Swell Snapshots – Innovita Research

After decades of attempts by the scientific community, researchers at Harvard Medical School and Peking University have provided the first clear look at a protein implicated in a vast array of inflammatory conditions.

The finding, published in Nature, lifts a blindfold that has hampered scientists' ability to intervene when the immune system overreacts to perceived threats.

Protein engineering and cryo-electron microscopy revealed the long-awaited structure of NLRP3. Image credit: Wu and Mao labs

The protein, known as NLRP3, alerts immune cells when it senses invading viruses and bacteria and other dangers. The cells then marshal defenses, including assembly of molecules called inflammasomes that tell compromised cells to self-destruct to prevent the threat from spreading.

But sometimes NLRP3 sounds an unnecessary or disproportionate alarm.
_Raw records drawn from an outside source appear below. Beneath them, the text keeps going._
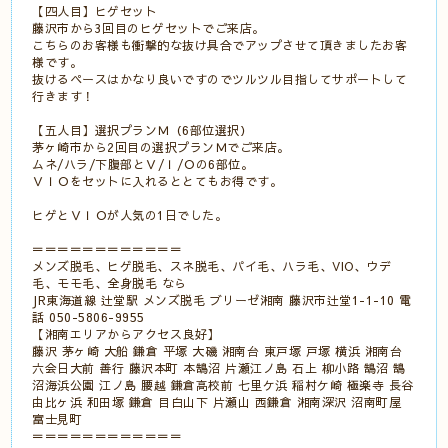
【四人目】ヒゲセット
藤沢市から3回目のヒゲセットでご来店。
こちらのお客様も衝撃的な抜け具合でアップさせて頂きましたお客
様です。
抜けるペースはかなり良いですのでツルツル目指してサポートして
行きます！
【五人目】選択プランＭ（6部位選択）
茅ヶ崎市から2回目の選択プランＭでご来店。
ムネ/ハラ/下腹部とＶ/Ｉ/Ｏの6部位。
ＶＩＯをセットに入れるととてもお得です。
ヒゲとＶＩＯが人気の1日でした。
＝＝＝＝＝＝＝＝＝＝＝＝
メンズ脱毛、ヒゲ脱毛、スネ脱毛、パイ毛、ハラ毛、VIO、ウデ
毛、モモ毛、全身脱毛 なら
JR東海道線 辻堂駅 メンズ脱毛 ブリーゼ湘南 藤沢市辻堂1-1-10 電
話 050-5806-9955
【湘南エリアからアクセス良好】
藤沢 茅ヶ崎 大船 鎌倉 平塚 大磯 湘南台 東戸塚 戸塚 横浜 湘南台
六会日大前 善行 藤沢本町 本鵠沼 片瀬江ノ島 石上 柳小路 鵠沼 鵠
沼海浜公園 江ノ島 腰越 鎌倉高校前 七里ケ浜 稲村ケ崎 極楽寺 長谷
由比ヶ浜 和田塚 鎌倉 目白山下 片瀬山 西鎌倉 湘南深沢 沼南町屋
富士見町
＝＝＝＝＝＝＝＝＝＝＝＝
The proteins may call for assaults on arterial plaques or uric acid crystals or healthy tissues or fail to shut off after mobilizing an appropriate immune response.
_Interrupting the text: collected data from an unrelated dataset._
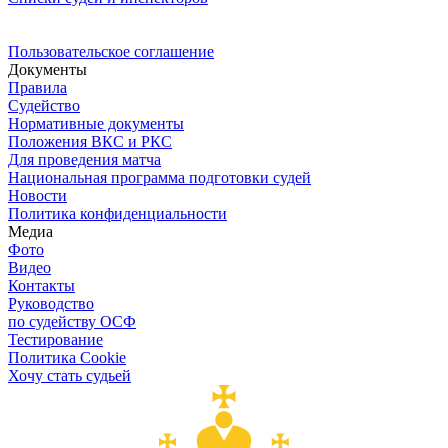
Пользовательское соглашение
Документы
Правила
Судейство
Нормативные документы
Положения ВКС и РКС
Для проведения матча
Национальная программа подготовки судей
Новости
Политика конфиденциальности
Медиа
Фото
Видео
Контакты
Руководство
по судейству ОСФ
Тестирование
Политика Cookie
Хочу стать судьей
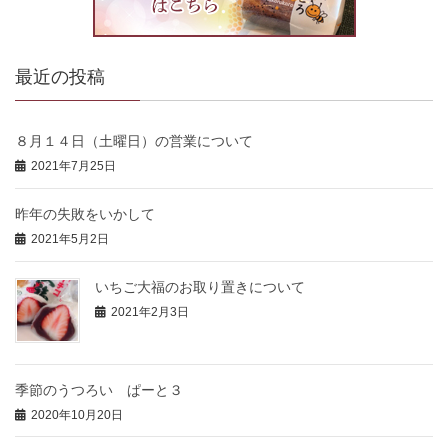
最近の投稿
８月１４日（土曜日）の営業について
2021年7月25日
昨年の失敗をいかして
2021年5月2日
いちご大福のお取り置きについて
2021年2月3日
季節のうつろい ぱーと３
2020年10月20日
The results: autoimmune diseases; chronic inflammation that contributes to cardiovascular disease, type 2 diabetes, gout and the most severe form of nonalcoholic fatty liver disease; neuroinflammation such as in Alzheimer's and Parkinson's diseases; and sepsis, a life-threatening systemic overreaction to an infection.

“Few proteins have been implicated in as many diseases as NLRP3,” said study co-senior author Hao Wu, the Asa and Patricia Springer Professor of Structural Biology in the Blavatnik Institute at HMS and a senior investigator at Boston Children’s Hospital.
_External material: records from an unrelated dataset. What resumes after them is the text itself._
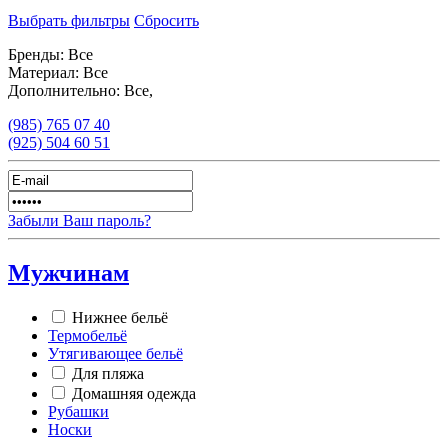
Выбрать фильтры
Сбросить
Бренды:
Все
Материал:
Все
Дополнительно:
Все,
(985)
765 07 40
(925)
504 60 51
Забыли Ваш пароль?
Мужчинам
Нижнее бельё
Термобельё
Утягивающее бельё
Для пляжа
Домашняя одежда
Рубашки
Носки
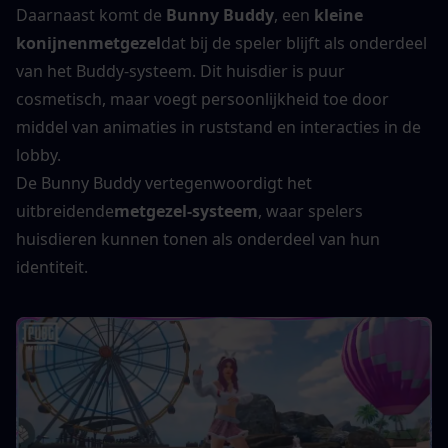
Daarnaast komt de 
Bunny Buddy
, een 
kleine 
konijnenmetgezel
dat bij de speler blijft als onderdeel 
van het Buddy-systeem. Dit huisdier is puur 
cosmetisch, maar voegt persoonlijkheid toe door 
middel van animaties in ruststand en interacties in de 
lobby.
De Bunny Buddy vertegenwoordigt het 
uitbreidende
metgezel-systeem
, waar spelers 
huisdieren kunnen tonen als onderdeel van hun 
identiteit.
Image credit: Harvard Medical School

Image credit: Harvard Medical School

By capturing the detailed, three-dimensional molecular structure of NLRP3 and revealing how another protein allows it to activate, Wu and colleagues have laid the foundation for designing drugs that bind to NLRP3 and muffle its alarm.

“There has been huge interest in developing anti-inflammatory drugs that stop NLRP3 activation,” said Humayun Sharif, a postdoctoral fellow in the Wu lab and co-first author of the study. “Understanding its structure will help by providing a blueprint.”

The discovery should also allow researchers to determine whether any existing drugs act on NLRP3 and tackle diseases that arise from mutations in the gene that produces NLRP3.

Not least, it will help biologists dig further into the basic mechanisms of inflammasomes.

Sticky situation

The main reason scientists had been stymied all those years was that the instruments that could reveal the structure of NLRP3 required clean, individual proteins—but NLRP3 insists on clumping together.

Former Wu lab postdoctoral researcher and co-first author Li Wangfinally overcame this hurdle by conducting some clever protein engineering that convinced NLRP3 to stay single.

The team then used cryo-electron microscopy, or cryo-EM, to snap high-resolution pictures of NLRP3. Partnering with the lab of co-senior author Youdong Mao at Peking University, including co-first author Wei Li Wang, quintupled the number of images the researchers were able to obtain. In all, they took 2 million pictures and analyzed only the best 100,000.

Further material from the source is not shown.